Tens of thousands of tiny genetic variations (SNPs, single nucleotide polymorphisms) have been identified in the human genome that are associated with specific diseases. Many of these genetic variants are not located in the protein-coding regions of genes, but affect regulatory sections. Therefore, scientists are trying to find out if and in which tissues these variants can be linked to changes in the activity of specific genes.
Typically, such analyses are performed in blood cells or tissue biopsies, depending on the type of disease. "Pluripotent stem cells, however, might be better suited for this purpose in many cases, as they are undifferentiated and therefore reflect the ancestral state of all cells," says Oliver Stegle, division head at the German Cancer Research Center and group leader at EMBL. "Stem cells could be particularly relevant when searching for the cause of diseases that occur early in development." Pluripotent stem cells can be generated in the culture dish from normal body cells obtained from a blood sample, for example.
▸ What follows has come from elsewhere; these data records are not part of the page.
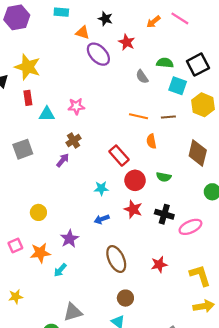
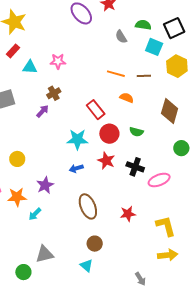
red rectangle: (28, 98) -> (13, 51), turned 48
orange semicircle: (151, 141) -> (127, 98), turned 120
cyan star: (101, 188) -> (77, 139), size x1.5

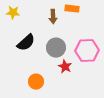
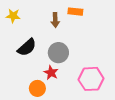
pink hexagon: (87, 51) -> (91, 79), moved
red star: (65, 67) -> (51, 73), moved

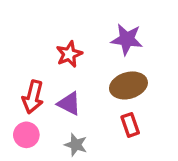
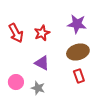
red arrow: (33, 97) -> (16, 33), moved, turned -42
gray star: (76, 145) -> (38, 88), moved

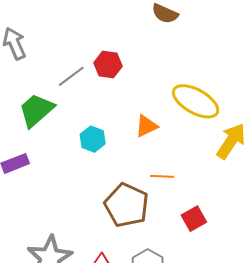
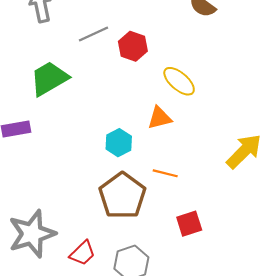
gray line: (71, 76) -> (94, 34), moved
yellow ellipse: (196, 101) -> (179, 81), moved, size x0.7
cyan hexagon: (93, 139) -> (119, 143), moved

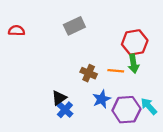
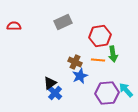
red hexagon: (135, 42) -> (100, 36), moved
blue star: (102, 99) -> (80, 76), moved

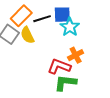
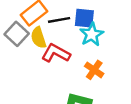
orange cross: (76, 55) -> (94, 70), turned -35
red L-shape: (59, 66) -> (56, 53), moved

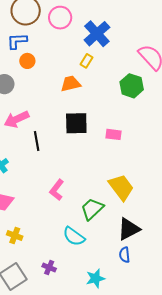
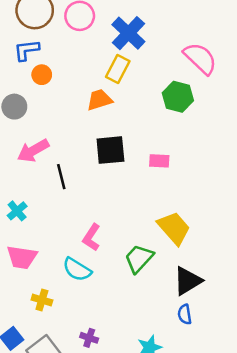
yellow rectangle: (87, 61) -> (118, 69), size x1.5
cyan semicircle: (74, 236) -> (77, 269), moved

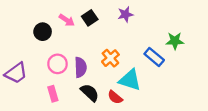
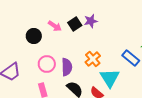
purple star: (125, 14) -> (91, 21), moved
cyan triangle: (130, 80) -> (110, 78), turned 40

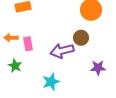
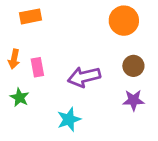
orange arrow: (11, 38) -> (14, 59), turned -80
brown circle: (81, 38) -> (133, 66), moved

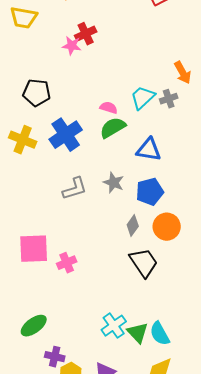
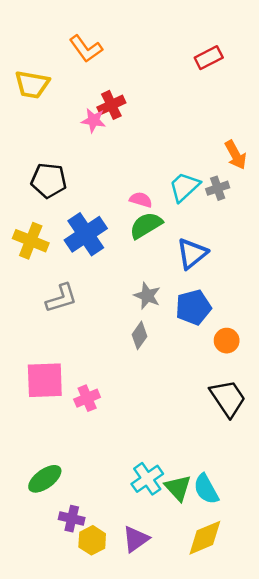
blue triangle: (149, 150) -> (192, 253), turned -48
gray L-shape: (75, 189) -> (61, 298), moved
gray diamond: (133, 226) -> (140, 335), moved
orange circle: (167, 227) -> (227, 341), moved, size x0.7
black trapezoid: (144, 263) -> (228, 398), moved

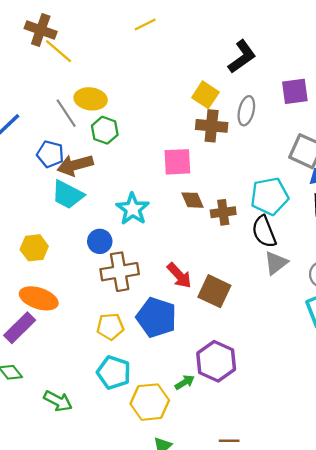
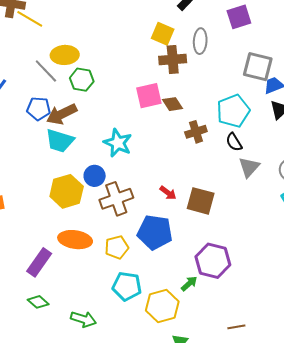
brown diamond: (193, 200) -> (172, 104), moved
black semicircle: (264, 232) -> (234, 142), size x0.7
yellow hexagon: (34, 248) -> (67, 191), moved, size x1.4
red arrow: (179, 275) -> (168, 193), size x0.7
orange ellipse: (39, 298) -> (75, 240), moved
They are referred to as "induced pluripotent stem cells," or iPSCs for short, since they are not naturally occurring stem cells.
Together with scientists from Stanford University and additional international cooperation partners, Oliver Stegle's team has compiled sequence and transcriptome data on iPSCs from around 1000 donors. The researchers systematically examined these data to identify correlations between individual genetic variants and altered expression patterns in stem cells. The results have now been published in the journal Nature Genetics.
For more than 67 percent of all genes active in iPSCs, the researchers found differential expression patterns depending on genetic variants. Many of these associations are novel and have not been described in somatic cell types before. For over 4000 of these associations, the genetic variants responsible for the altered expression patterns could be linked to specific diseases. These included, for example, variants associated with coronary heart disease, lipid metabolism disorders or hereditary cancers.
Stegle and colleagues also investigated whether iPS are suitable for identifying the causative genes of rare genetic diseases. They used iPSC lines from 65 patients who suffered from various rare diseases, whose causal gene defects were already known through previous analyses. In the transcriptome data of these iPSC lines, the scientists searched for particularly conspicuous "outliers" in the expression pattern. These analyses reliably led to the trace of the genetic basis of the disease. "Such screenings were previously impossible because there were simply no sufficiently large reference collections of iPS transcriptomes," explained Marc Jan Bonder, first author of the study.
"We were surprised to find such a large number of disease-associated genetic variants that are already visible in the expression pattern at the earliest time point of cell differentiation, represented by the iPSCs". Until now, the relevance of iPSCs for such biomedical analyses has been significantly underestimated.
In a companion paper, published in the same issue of Nature Genetics, Stegle and colleagues from EMBL-EBI and the Wellcome Trust Sanger Institute used more than 200 iPSC lines to investigate how genetic variants affect differentiation into neuronal cells.
The scientists performed RNA single-cell sequencing at different time points of neuronal cell differentiation. This allowed them to analyze how genetic variants affect expression patterns in different cellular states, including different neuronal cell types. "The study demonstrates the power of combining single-cell sequencing with iPSC technologies to dissect the effect of genetic variants in cell types that would otherwise be inaccessible," Stegle explains.